First, let's find the Wronskian of the homogeneous solutions y1(x) and y2(x):
W(y1, y2) = | y1 y2 |
| y1' y2' |
We have y1(x) = sin(x) / √x and y2(x) = cos(x) / √x. Differentiating these functions, we get:
y1'(x) = (cos(x) / √x - sin(x) / (2√x^3))

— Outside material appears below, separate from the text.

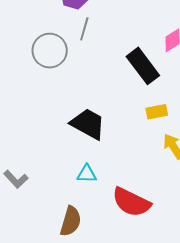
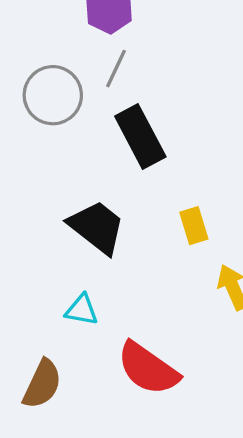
black rectangle: (143, 66) -> (140, 137), moved
yellow rectangle: (157, 112) -> (194, 226), moved, turned 75

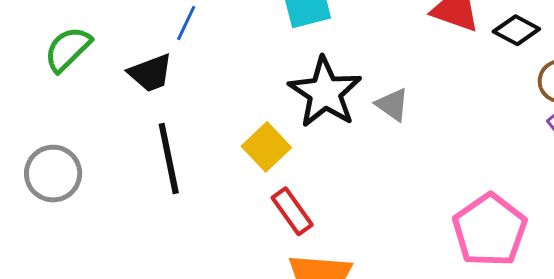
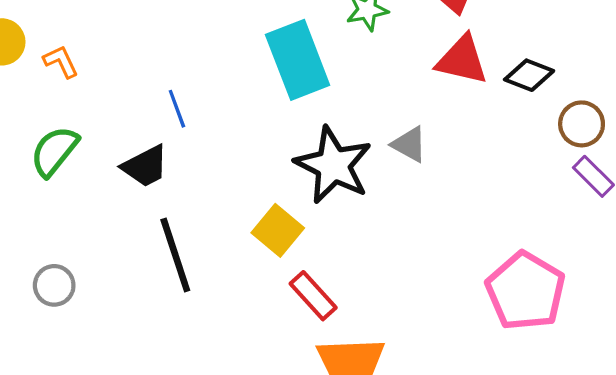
blue line: (186, 23) -> (177, 109), turned -39
gray triangle: (392, 105) -> (409, 144), moved
gray circle: (53, 174) -> (54, 285), size x0.7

y2'(x) = (-sin(x) / √x - cos(x) / (2√x^3))
Substituting these values into the Wronskian:
W(y1, y2) = | sin(x) / √x cos(x) / √x |
| (cos(x) / √x - sin(x) / (2√x^3)) (-sin(x) / √x - cos(x) / (2√x^3)) |
Expanding the determinant:
W(y1, y2) = (sin(x) / √x) * (-sin(x) / √x - cos(x) / (2√x^3)) - (cos(x) / √x) * (cos(x) / √x - sin(x) / (2√x^3))
Simplifying:
W(y1, y2) = -1 / (2√x)
Now, we can find the particular solution using the variation of parameters formula:
y_p(x) = -y1(x) * ∫(y2(x) * g(x)) / W(y1, y2) dx + y2(x) * ∫(y1(x) * g(x)) / W(y1, y2) dx
Here, g(x) = 3x√xsin(x). Substituting the values:
y_p(x) = -((sin(x) / √x) * ∫((3x√xsin(x)) * (-1 / (2√x))) dx + (cos(x) / √x) * ∫((3x√xsin(x)) / (2√x)) dx
Simplifying the integrals:
y_p(x) = -(∫(-3sin^2(x)) dx) + (∫(3xcos(x)sin(x)) dx)
Integrating:
y_p(x) = 3/2 (xsin^2(x) - cos^2(x)) - 3/2 (xcos^2(x) + sin^2(x)) + C
Simplifying:
y_p(x) = 3x(sin^2(x) - cos^2(x)) + C
The general solution of the equation is given by the sum of the homogeneous solutions and the particular solution:
y(x) = C1 * (sin(x) / √x) + C2 * (cos(x) / √x) + 3x(sin^2(x) - cos^2(x)) + C
where C1, C2, and C are arbitrary constants.